Data Engineer Interview: Sample Questions and Expert Insight

Like data scientists, data engineers must wrangle with enormous datasets as part of their daily workflow. Thanks to the proliferation of sensors, websites, points-of-sale, and other types of data collection, data engineering has grown into a discipline with enormous demand behind it. 

Data engineers focus their energy on preparing large, cumbersome datasets for data scientists’ analysis. They also play a vital role in feeding data to machine-learning models. In fact, they’re often the first point of human contact when it comes to transforming data into something useful. 

But how easy is the discipline to learn?
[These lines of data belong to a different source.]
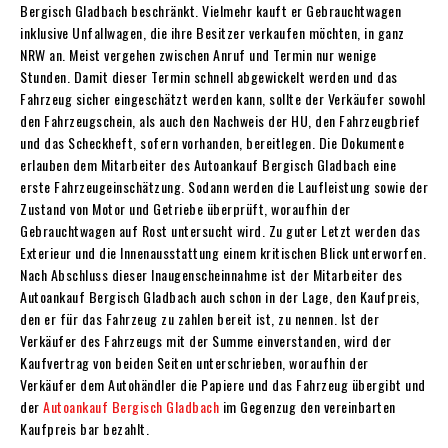
Bergisch Gladbach beschränkt. Vielmehr kauft er Gebrauchtwagen
inklusive Unfallwagen, die ihre Besitzer verkaufen möchten, in ganz
NRW an. Meist vergehen zwischen Anruf und Termin nur wenige
Stunden. Damit dieser Termin schnell abgewickelt werden und das
Fahrzeug sicher eingeschätzt werden kann, sollte der Verkäufer sowohl
den Fahrzeugschein, als auch den Nachweis der HU, den Fahrzeugbrief
und das Scheckheft, sofern vorhanden, bereitlegen. Die Dokumente
erlauben dem Mitarbeiter des Autoankauf Bergisch Gladbach eine
erste Fahrzeugeinschätzung. Sodann werden die Laufleistung sowie der
Zustand von Motor und Getriebe überprüft, woraufhin der
Gebrauchtwagen auf Rost untersucht wird. Zu guter Letzt werden das
Exterieur und die Innenausstattung einem kritischen Blick unterworfen.
Nach Abschluss dieser Inaugenscheinnahme ist der Mitarbeiter des
Autoankauf Bergisch Gladbach auch schon in der Lage, den Kaufpreis,
den er für das Fahrzeug zu zahlen bereit ist, zu nennen. Ist der
Verkäufer des Fahrzeugs mit der Summe einverstanden, wird der
Kaufvertrag von beiden Seiten unterschrieben, woraufhin der
Verkäufer dem Autohändler die Papiere und das Fahrzeug übergibt und
der
Autoankauf Bergisch Gladbach
im Gegenzug den vereinbarten
Kaufpreis bar bezahlt.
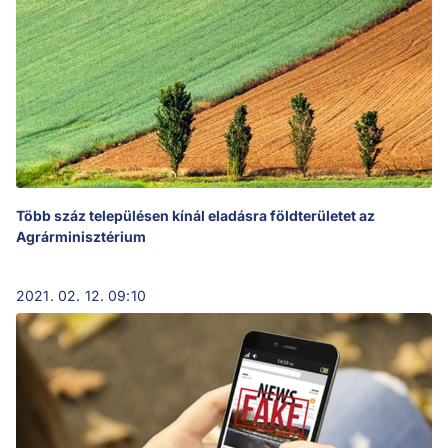
Több száz településen kínál eladásra földterületet az
Agrárminisztérium
2021. 02. 12. 09:10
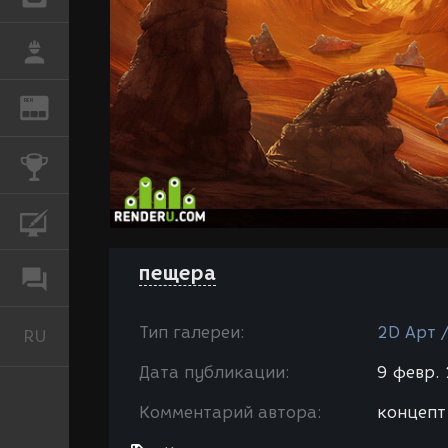
РАБОТА
REN
ЖУРНАЛ
КОНКУРСЫ
КУРСЫ
пещера
ФОРУМ
Тип галереи:
2D Арт 
RU
Русский
Дата публикации:
9 февр. 
Комментарий автора:
концепт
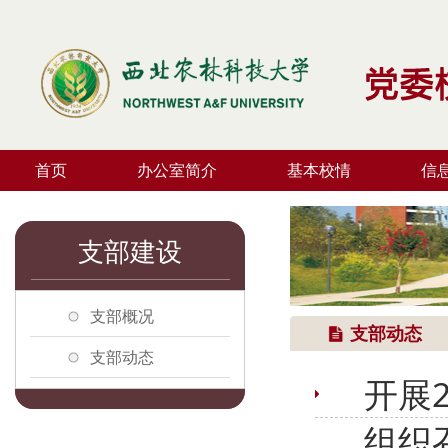
首页
办公室简介
基本校情
信
支部建设
支部概况
支部动态
支部动态
开展
组织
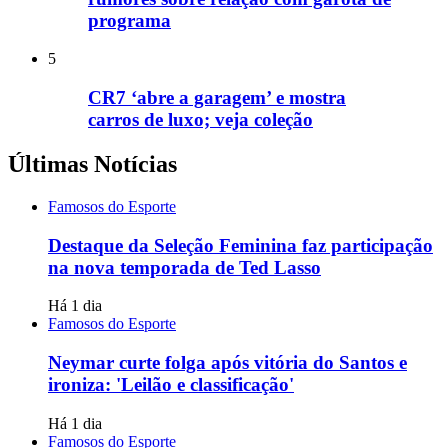
programa
5
CR7 ‘abre a garagem’ e mostra
carros de luxo; veja coleção
Últimas Notícias
Famosos do Esporte
Destaque da Seleção Feminina faz participação
na nova temporada de Ted Lasso
Há 1 dia
Famosos do Esporte
Neymar curte folga após vitória do Santos e
ironiza: 'Leilão e classificação'
Há 1 dia
Famosos do Esporte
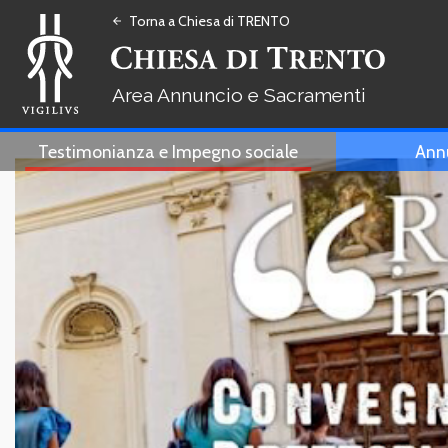
Torna a Chiesa di TRENTO
arrow_back
Annuncio e Sacramenti
Testimonianza e Impegno sociale
Ann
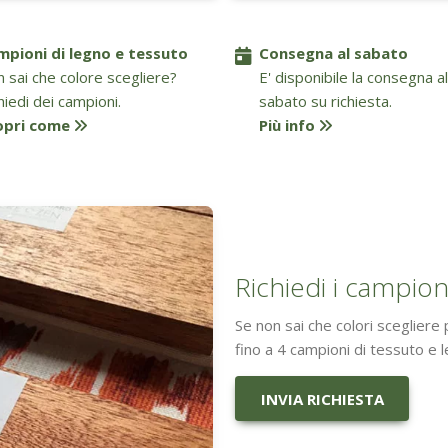
mpioni di legno e tessuto
Consegna al sabato
 sai che colore scegliere?
E' disponibile la consegna al
hiedi dei campioni.
sabato su richiesta.
opri come
Più info
Richiedi i campion
Se non sai che colori scegliere
fino a 4 campioni di tessuto e 
INVIA RICHIESTA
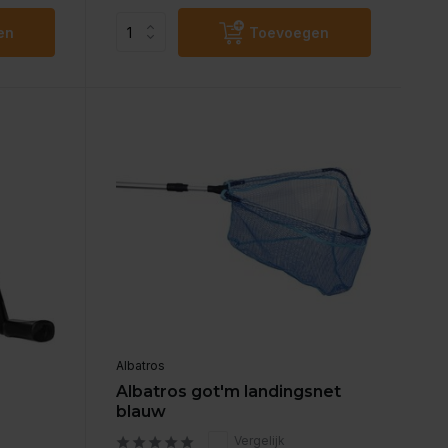
en
Toevoegen
Albatros
Albatros got'm landingsnet
blauw
Vergelijk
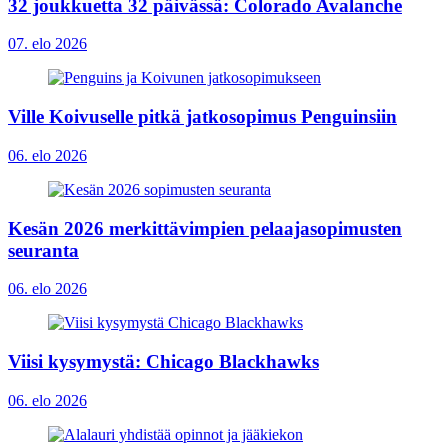
32 joukkuetta 32 päivässä: Colorado Avalanche
07. elo 2026
Ville Koivuselle pitkä jatkosopimus Penguinsiin
06. elo 2026
Kesän 2026 merkittävimpien pelaajasopimusten
seuranta
06. elo 2026
Viisi kysymystä: Chicago Blackhawks
06. elo 2026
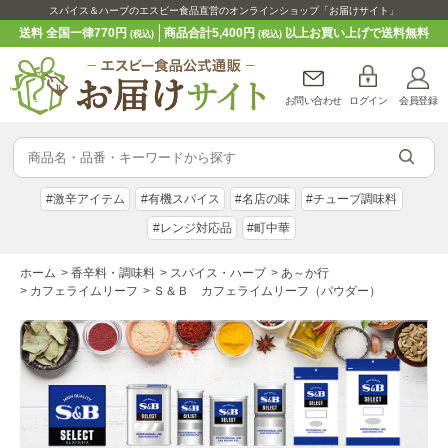
スパイス＆ハーブのエスビー食品直営のオンラインショップ「お届けサイト」
送料 全国一律770円
商品合計5,400円
以上お買い上げで送料無料
(税込)
(税込)
お問い合わせ
ログイン
会員登録
#激辛アイテム
#有機スパイス
#名店の味
#チューブ調味料
#レンジ対応品
#町中華
ホーム
>
香辛料・調味料
>
スパイス・ハーブ
>
あ～か行
>
カフェライムリーフ
>
Ｓ＆Ｂ カフェライムリーフ（パウダー）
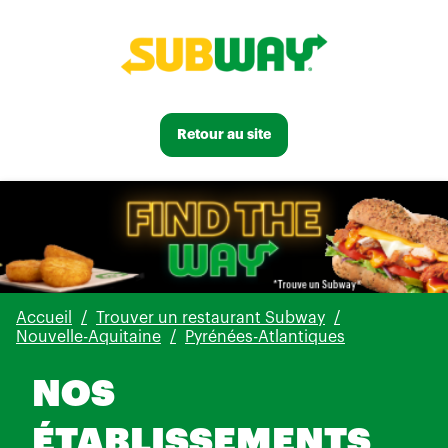
Retour au site
Accueil
Trouver un restaurant Subway
Nouvelle-Aquitaine
Pyrénées-Atlantiques
NOS
ÉTABLISSEMENTS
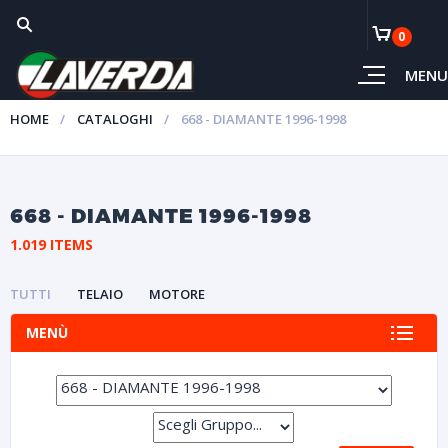
0
MENU
HOME
CATALOGHI
668 - DIAMANTE 1996-1998
668 - DIAMANTE 1996-1998
1.019 ITEMS
TUTTI
TELAIO
MOTORE
MENÙ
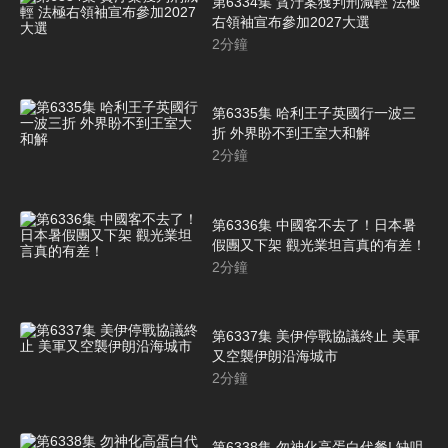
第6334集 貪汙案獲判刑減輕 法極
右領袖宣布參加2027大選
2
分鐘
第6335集 哈利王子英國行一波三
折 外界盼不到王室大和解
2
分鐘
第6336集 中國客不去了！日本暑
假團又下架 觀光業坦言真的有差！
2
分鐘
第6337集 美伊停戰協議終止 美軍
又空襲伊朗沿海城市
2
分鐘
第6338集 勿神化高蛋白代餐! 缺咀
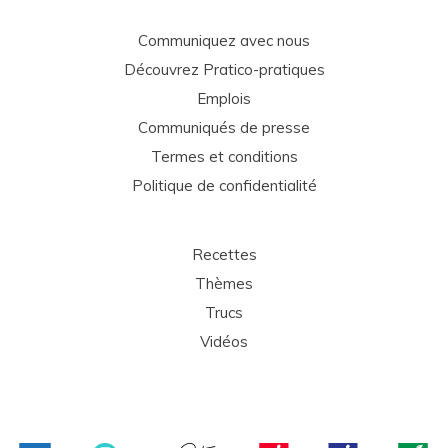
Communiquez avec nous
Découvrez Pratico-pratiques
Emplois
Communiqués de presse
Termes et conditions
Politique de confidentialité
Recettes
Thèmes
Trucs
Vidéos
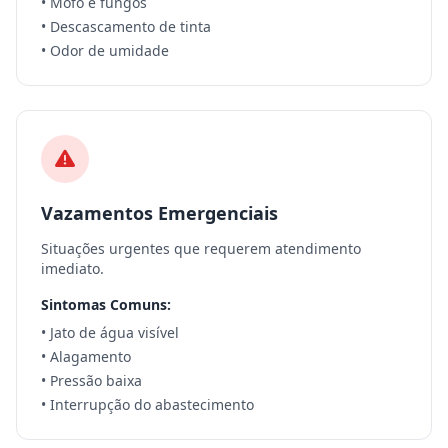
• Mofo e fungos
• Descascamento de tinta
• Odor de umidade
Vazamentos Emergenciais
Situações urgentes que requerem atendimento
imediato.
Sintomas Comuns:
• Jato de água visível
• Alagamento
• Pressão baixa
• Interrupção do abastecimento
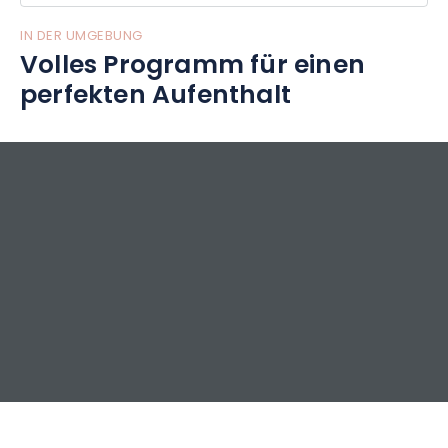
IN DER UMGEBUNG
Volles Programm für einen
perfekten Aufenthalt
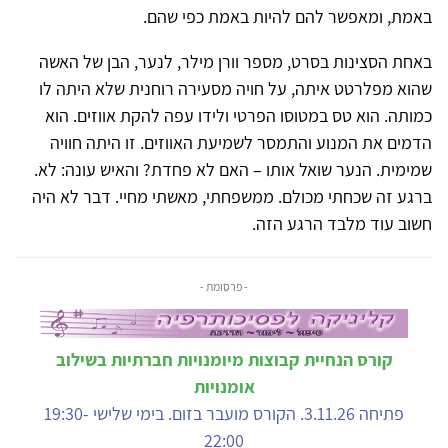
באמת, ומאפשר להם להיות באמת כפי שהם.
באחת הסצינות בסרט, מספר וורן מילר, לנער, הבן של האשה
שהוא מפלרטט איתה, על חויה מסעירה רוחנית שלא היתה לו
כמותה. הוא טס במטוסו הפרטי ולידו עפה להקת אווזים. הוא
הדמים את המנוע והתמסר לשמיעת האווזים. זו היתה חוויה
שמימית. הנער שואל אותו – האם לא פחדת? והאיש עונה: לא.
ברגע זה שכחתי מכולם. ממשפחתי, מאשתי מחיי. דבר לא היה
חשוב עוד מלבד הרגע הזה.
- פרסומת -
קורס הנחיית קבוצות מיומנויות חברתיות בשילוב
אומנויות
פתיחה 3.11.26. הקורס מועבר בזום. בימי שלישי 19:30-
22:00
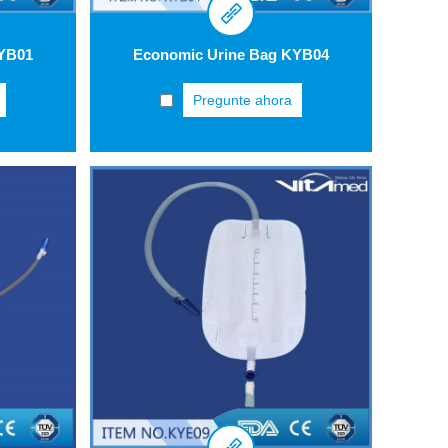
KYB01
Economic Urine Bag KYB04
Pregunte ahora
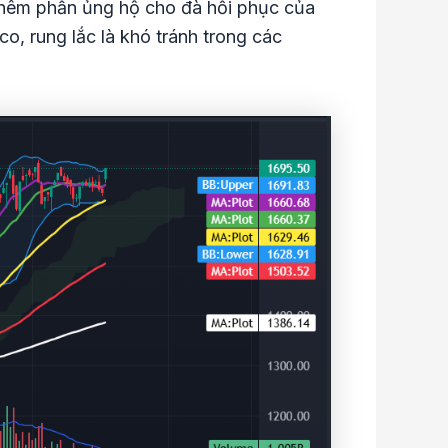
thêm phần ủng hộ cho đà hồi phục của
o, rung lắc là khó tránh trong các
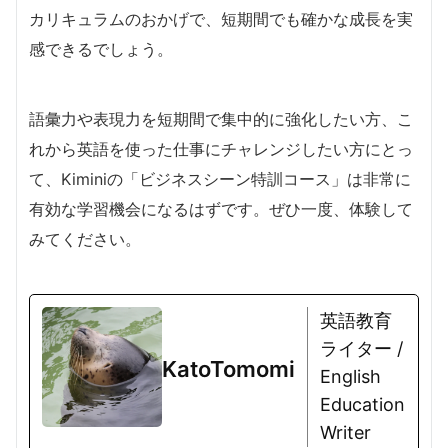
カリキュラムのおかげで、短期間でも確かな成長を実
感できるでしょう。
語彙力や表現力を短期間で集中的に強化したい方、こ
れから英語を使った仕事にチャレンジしたい方にとっ
て、Kiminiの「ビジネスシーン特訓コース」は非常に
有効な学習機会になるはずです。ぜひ一度、体験して
みてください。
英語教育
ライター /
KatoTomomi
English
Education
Writer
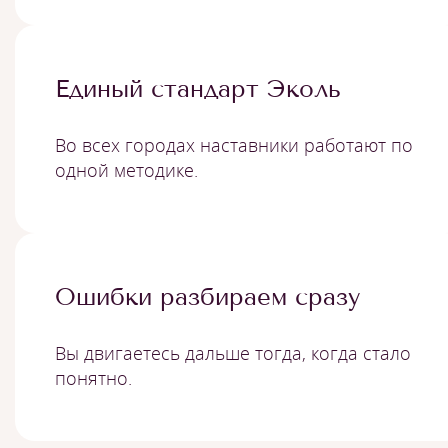
Единый стандарт Эколь
Во всех городах наставники работают по
одной методике.
Ошибки разбираем сразу
Вы двигаетесь дальше тогда, когда стало
понятно.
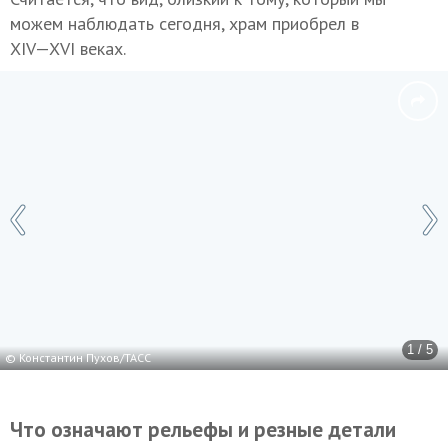
можем наблюдать сегодня, храм приобрел в
XIV—XVI в
еках.
1 / 5
© Константин Пухов/ТАСС
Что означают рельефы и резные детали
What questions should you expect in a data engineer job interview? We spoke with several experts to find out.

What qualities does a great data engineer possess?

Jess Anderson, Managing Director of Big Data Institute, says the most-desired skills come down to the company’s specific needs. Anderson looks for “a solid understanding of the frameworks they’re using. It’s also key to be able to create complex systems for data.”

When hiring data engineers, Dan Prince, founder and CEO of Illumisoft, looks for the ability to communicate complicated ideas easily and efficiently. In other words, “soft skills” such as empathy and communication are key for data engineers. He also values their ability to grasp a problem, understand its context, and ask the right questions.

“I also expect that they have some self-initiated project experience,” Prince says. “Many kids will go through college or a degree curriculum without ever trying to put any of their knowledge to work outside of academia. I’m looking for people that are bold enough to try, and if they have sold their services well still a student, that’s even better.”

Rudolf Höhn, Data Scientist at Unit8 SA, tells Dice: “We want our data engineers to be technical, but also be understandable by less technical people, such as a project client. Our engineers may face clients; hence, it is important that they can articulate ideas in a clear way, especially in front of a business audience.”

What mandatory skills should a data engineer possess?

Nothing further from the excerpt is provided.